For the past few months it has become clear to me and many others around me that my mental state has taken a serious turn for the worse. I am clinicaly depressed and for me one of my only outlets and relief from my illness is fitness. I find my self obsessed with it, I've been doing insane amounts of cardio to get that emotional high that i so badly crave, and when i miss a run or a swim i just shut down and fall into a deep hopelessness and sadness.

Of course the worst side affect of all this is my weight loss. I am quite clearly underweight, and people around me are worried. I have to put on some weight, but the thought of it makes me feel terrible and i have no appetite most of the time. I want to be able to gain weight and feel normal again whilst retaining my fitness, which i am very proud of. A solution to this for me would be "switching" to less cardio more weight training. I know from countless articles and basic biology that i will have to eat more to gain muscle. I do look muscular already but i suspect that is because of my low % bodyweight and i have been making muscle gains just only small ones - my body proportions look very strange.

What i need is a way of gaining muscle that will not be a huge shock to my system. Gaining weight is a must but i couldn't cope with just doing so by putting on fat, it would just feel wrong to me. So how should i go about this? There are so many "Bulking" diets but I know i would not be able to stand them.

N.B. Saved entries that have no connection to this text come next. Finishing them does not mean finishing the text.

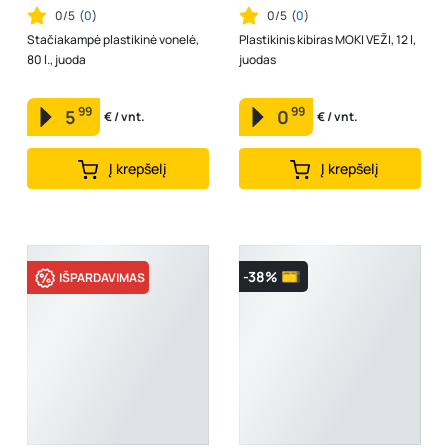
0/5
(
0
)
0/5
(
0
)
Stačiakampė plastikinė vonelė,
Plastikinis kibiras MOKI VEŽI, 12 l,
80 l., juoda
juodas
99
99
5
0
€ / vnt.
€ / vnt.
Į krepšelį
Į krepšelį
-38%
IŠPARDAVIMAS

Is there a way around this, or is it just wishful thinking? I imagine that if i replaced the time I use for cardio with weights i would have no problem with getting the hours in, but i do want to stay - reasonably - ripped. I am not wasting my money on supplements but i want to get good enough nutrition at the same time.

So i guess this is the opposite to the usual call for help and it goes like this,

"How can i gain muscle WITHOUT loosing/gaining (too much) weight?"

If anyone has any sound advice that would be great, or if anyone has had a similar experience and would be willing to share it, i would love to hear from them.

To summarise what i need to know:

. How much should I be training to maximise muscle gains (low reps, high sets etc)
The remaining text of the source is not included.